Items from a data source:

----------

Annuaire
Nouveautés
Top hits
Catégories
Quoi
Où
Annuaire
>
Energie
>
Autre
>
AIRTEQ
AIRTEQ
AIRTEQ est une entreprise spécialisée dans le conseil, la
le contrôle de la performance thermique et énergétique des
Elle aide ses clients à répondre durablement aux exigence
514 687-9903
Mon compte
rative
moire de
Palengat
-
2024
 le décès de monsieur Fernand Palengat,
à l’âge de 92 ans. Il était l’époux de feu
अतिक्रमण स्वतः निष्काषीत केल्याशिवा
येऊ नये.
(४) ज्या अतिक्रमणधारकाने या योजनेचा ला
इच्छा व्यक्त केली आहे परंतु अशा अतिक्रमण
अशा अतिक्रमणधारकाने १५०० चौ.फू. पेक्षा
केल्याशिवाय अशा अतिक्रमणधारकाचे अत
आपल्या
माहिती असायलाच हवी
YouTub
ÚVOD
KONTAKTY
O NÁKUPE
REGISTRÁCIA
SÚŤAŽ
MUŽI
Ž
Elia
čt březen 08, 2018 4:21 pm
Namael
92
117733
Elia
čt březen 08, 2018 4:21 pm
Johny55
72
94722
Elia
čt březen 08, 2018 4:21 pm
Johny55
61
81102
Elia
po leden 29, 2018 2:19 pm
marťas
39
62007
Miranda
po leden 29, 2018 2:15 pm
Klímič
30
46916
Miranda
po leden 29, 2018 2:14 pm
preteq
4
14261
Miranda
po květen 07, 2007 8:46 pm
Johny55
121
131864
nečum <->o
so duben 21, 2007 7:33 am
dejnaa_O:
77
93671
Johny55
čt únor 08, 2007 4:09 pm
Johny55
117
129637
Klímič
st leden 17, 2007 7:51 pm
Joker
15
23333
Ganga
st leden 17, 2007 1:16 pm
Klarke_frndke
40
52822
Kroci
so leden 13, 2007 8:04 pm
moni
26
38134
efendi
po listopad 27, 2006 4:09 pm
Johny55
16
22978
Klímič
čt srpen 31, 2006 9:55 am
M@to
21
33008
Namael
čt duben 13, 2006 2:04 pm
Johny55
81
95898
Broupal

----------

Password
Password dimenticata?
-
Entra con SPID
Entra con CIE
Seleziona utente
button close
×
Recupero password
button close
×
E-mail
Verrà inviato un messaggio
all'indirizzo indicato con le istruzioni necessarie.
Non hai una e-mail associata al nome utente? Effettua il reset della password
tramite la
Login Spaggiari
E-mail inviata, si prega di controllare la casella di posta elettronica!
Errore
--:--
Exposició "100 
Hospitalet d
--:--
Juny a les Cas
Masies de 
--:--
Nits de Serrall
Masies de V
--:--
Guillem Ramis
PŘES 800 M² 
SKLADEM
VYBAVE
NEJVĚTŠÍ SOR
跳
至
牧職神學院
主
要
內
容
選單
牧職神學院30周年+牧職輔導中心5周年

----------

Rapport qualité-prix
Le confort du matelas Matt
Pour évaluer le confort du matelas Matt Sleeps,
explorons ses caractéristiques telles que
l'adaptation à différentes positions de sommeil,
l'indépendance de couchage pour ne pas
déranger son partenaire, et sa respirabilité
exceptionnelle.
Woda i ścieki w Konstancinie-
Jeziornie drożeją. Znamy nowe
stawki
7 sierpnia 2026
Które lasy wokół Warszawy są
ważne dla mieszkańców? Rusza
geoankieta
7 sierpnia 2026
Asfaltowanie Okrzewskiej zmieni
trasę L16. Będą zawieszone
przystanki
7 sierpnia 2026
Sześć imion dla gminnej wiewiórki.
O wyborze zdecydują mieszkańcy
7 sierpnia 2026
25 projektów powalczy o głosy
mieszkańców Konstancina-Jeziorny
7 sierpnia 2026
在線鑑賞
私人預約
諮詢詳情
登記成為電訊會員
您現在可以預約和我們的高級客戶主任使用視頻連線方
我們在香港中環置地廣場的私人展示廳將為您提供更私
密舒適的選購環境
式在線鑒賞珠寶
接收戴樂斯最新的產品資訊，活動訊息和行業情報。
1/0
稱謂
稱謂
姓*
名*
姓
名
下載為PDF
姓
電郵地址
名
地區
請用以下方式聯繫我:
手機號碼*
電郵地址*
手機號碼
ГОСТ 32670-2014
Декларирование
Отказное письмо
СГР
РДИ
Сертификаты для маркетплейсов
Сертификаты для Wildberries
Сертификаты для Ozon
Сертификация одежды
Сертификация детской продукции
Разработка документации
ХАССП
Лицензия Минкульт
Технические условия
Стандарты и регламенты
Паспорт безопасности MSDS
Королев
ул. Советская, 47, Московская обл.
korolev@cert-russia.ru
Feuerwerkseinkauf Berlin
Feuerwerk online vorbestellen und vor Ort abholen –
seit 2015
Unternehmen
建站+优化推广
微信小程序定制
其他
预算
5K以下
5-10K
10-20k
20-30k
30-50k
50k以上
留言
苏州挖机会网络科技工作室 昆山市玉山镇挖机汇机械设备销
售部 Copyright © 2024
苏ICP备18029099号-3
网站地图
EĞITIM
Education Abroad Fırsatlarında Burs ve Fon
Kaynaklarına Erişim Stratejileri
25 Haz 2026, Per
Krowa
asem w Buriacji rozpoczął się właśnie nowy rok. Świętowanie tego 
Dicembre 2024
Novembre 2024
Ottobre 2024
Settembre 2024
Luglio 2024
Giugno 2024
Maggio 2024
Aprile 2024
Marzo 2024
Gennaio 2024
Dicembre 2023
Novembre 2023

----------

Exercise prompt
Of the lines above, output exactly those from the line bearing "Hospitalet d" through the line bearing "牧職神學院30周年+牧職輔導中心5周年", inclusive.

Answer section
Hospitalet d
--:--
Juny a les Cas
Masies de 
--:--
Nits de Serrall
Masies de V
--:--
Guillem Ramis
PŘES 800 M² 
SKLADEM
VYBAVE
NEJVĚTŠÍ SOR
跳
至
牧職神學院
主
要
內
容
選單
牧職神學院30周年+牧職輔導中心5周年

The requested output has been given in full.